What the Wildcats lost could be more important than what returns. The loss of Coen back to the Los Angeles Rams is a major concern, but his replacement, Rich Scangarello, hails from the Kyle Shanahan/Sean McVay school of offense, so the playbook should be about the same for QB Will Levis and the offense after jumping from 121 to 226 passing yards per game.

What isn’t the same is that WR Wan’Dale Robinson was drafted in the second round. He accounted for 104 of the team’s 242 completions and had more than double the receiving yards of the team’s No. 2, Josh Ali. Ali is also gone, so the top returnee had 14 catches last season for 195 yards in Izayah Cummings. There are also going to be three new starters on the offensive line.

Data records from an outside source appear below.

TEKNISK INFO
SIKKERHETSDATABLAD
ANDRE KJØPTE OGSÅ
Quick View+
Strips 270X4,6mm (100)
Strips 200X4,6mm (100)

The O-line could be the most important area of the team. The Wildcats have a run-first offense that finished tied for 16th in yards per carry last season. Leading rusher Christopher Rodriguez came back to school after rushing for 1,392 yards, so the ground game will be the focal point again.

Defense

The Wildcats forced only 12 takeaways last season but still allowed just 21.7 points per game and 3.9 yards per carry. Kentucky was a bit vulnerable through the air with a rebuilt secondary that lost two draft picks in 2020 and now has to replace two more starters from that unit.

Stoops and his assistants did really well on the recruiting trail with the front seven over the last few years, so those guys will be called upon to get more of a pass rush and help out the defensive backs. Kentucky went from 14 sacks in 11 games in 2020 to 29 sacks in 13 games in 2021. Unfortunately, Joshua Paschal, who had 10 of those sacks, is now in the NFL.

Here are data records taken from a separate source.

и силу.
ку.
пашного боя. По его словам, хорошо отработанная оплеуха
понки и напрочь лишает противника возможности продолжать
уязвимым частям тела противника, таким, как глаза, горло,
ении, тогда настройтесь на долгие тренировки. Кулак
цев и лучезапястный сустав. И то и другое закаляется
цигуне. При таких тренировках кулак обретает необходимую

The defense has limited exposure because the offense stays on the field. Kentucky was 11th in average time of possession last season, and the defense was tied for 25th in fewest offensive plays against. The offense was also seventh in third-down conversion rate. Any regression could prove hurtful to the defense.

Outlook

The Wildcats were 5-1 in games decided by seven or fewer points last season, including the Citrus Bowl win over Iowa. Kentucky will be heavily favored in all three nonconference games and draws Ole Miss and Mississippi State from the West Division. It is tough to put a projection on Kentucky because a -11 turnover margin probably won’t happen again, but going 10-3 with that mark is incredibly impressive.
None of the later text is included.